Bruno colocou as calças, e a blusa. Andou em direção a porta, mas Juliana correu, e segurou-o dentro do quarto. Bruno não queria falar nada, nem fazer nada.
— Me solta sua vadia – gritou Bruno com raiva – achei que você era o meu amor, mas acho que me enganei – ele olhou com uma cara de nojo para a menina. – acho que no fundo só fiz sexo com você, porque você é uma vadia, se entregou toda pra mim, no primeiro encontro.
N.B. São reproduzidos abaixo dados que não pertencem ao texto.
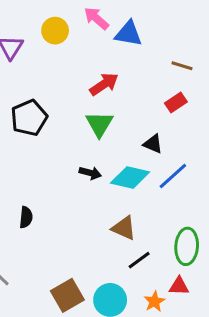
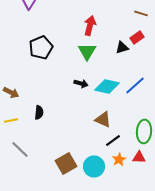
red arrow: (104, 84) -> (90, 25), turned -42
black triangle: (153, 144) -> (122, 47), moved, turned -40
orange star: (154, 301) -> (119, 159), moved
Sua nojenta, agora eu briguei com meu amigo, e você ainda quer fazer... isso.

Bruno virou-se as costas para ela, os olhos de Juliana se encheram de lágrimas, por causa das palavras de Bruno. Ela bateu a porta de seu quarto com toda a força possível. Correu até um canto do quarto, se encolheu entre uma parede e outra, e começou a chorar.

Bruno saiu da casa da menina com raiva.
— É acho que tudo isso foi fogo de palha – falou com si mesmo – no fundo eu não gosto dela. Mesmo se gostar, não dá para ficar com uma menina assim, egoísta.
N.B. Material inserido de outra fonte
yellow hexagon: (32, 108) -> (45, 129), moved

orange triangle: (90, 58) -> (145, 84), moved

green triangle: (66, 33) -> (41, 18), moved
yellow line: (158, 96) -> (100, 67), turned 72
Logo depois começou a chover. Bruno não achava a chave de seu carro. Então voltou a casa de Juliana para procurar.

Juliana estava sentindo uma dor, sem tamanho. Olhou rapidamente para baixo da cama, e avistou a chave de Bruno. A menina andou de quatro até de baixo da cama, pegou as chaves. Ficou olhando por dez segundos. Se levantou e foi até o banheiro. Olhou-se no espelho e olhou para chave. Já não aguentava mais. Pegou a chave e passou em seu pulso, cortando-o. A menina gritou muito alto, fazendo com que Bruno que estava na escada, quase caísse.
— Ai meu deus – disse Bruno assustado – o que aconteceu?!

Bruno correu o mais rápido que pode, até o quarto da menina, chegando lá, não viu ninguém, nenhum sinal de vida. Foi até o banheiro.
— MEU DEUS – gritou ele – O QUE VOCÊ FEZ?!
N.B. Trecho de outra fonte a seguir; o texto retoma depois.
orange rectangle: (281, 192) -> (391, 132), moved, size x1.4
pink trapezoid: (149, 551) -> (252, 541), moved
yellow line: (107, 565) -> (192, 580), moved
A menina estava desmaiada no chão do banheiro, havia batido a cabeça na quina de um móvel. Bruno sem saber o que fazer, pegou o celular e ligou para a ambulância. Não quis mexer na menina, caso machucasse-a mais ainda.

Dez minutos depois a ambulância chegou até o local. Colocaram a menina na maca, e a levaram, junto com Bruno, ao hospital.

Chegando no hospital, Bruno desesperado ligou para Dave.
— Dave?! – disse Bruno – vem aqui naquele hospital que a gente sempre vai, por favor.
— O que aconteceu? – perguntou Dave ficando desesperado também.
— Juliana!
— O QUE TEM ELA? – perguntou Dave, virando o carro com tudo, em direção ao hospital.
— Ela cortou o pulso, desmaiou e bateu a cabeça na quina de algum móvel. – disse Bruno quase chorando.
— Nossa – exclamou Dave – tá legal, eu e os meninos já estamos indo pra ai.

Bruno desligou o telefone devagar, estava tremendo muito. Sentou-se na cadeira da recepção, desesperado. Acabou soltando uma lágrima, não queria que o vissem chorando.

Alguns minutos depois, chega Dave e os meninos no hospital. Viram Bruno de longe, sentado na cadeira da recepção. Foram até lá correndo e desesperados também.

- O que aconteceu? – perguntou Diego à Bruno.

- Ela tentou cortar os pulsos – disse Bruno gaguejando – tentou nada, ela cortou mesmo.

- Mas como assim? – perguntou Danilo, um pouco assustado – por que ela cortou os pulsos? O que você fez pra ela?

- Nada – disse Bruno abaixando a cabeça.

Todos ficaram quietos, perceberam que não era um bom momento de ficar fazendo perguntas. Danilo ficou com muita raiva de Bruno, e de Juliana também.

Alguns minutos de silêncio entre eles. Uma enfermeira veio até eles, com papeis na mão.

- Eai enfermeira – disse Dash – ela está bem?

- É fala pra gente – disse Bruno quase pulando em cima da enfermeira.

- Olha... – disse ela pausadamente.
— Agiliza ai por favor – disse Danilo.
— Então – disse a enfermeira olhando de cara feia para Danilo – os acidentes foram graves. Ela vai ficar na UTI por enquanto. Não corre mais perigo de vida.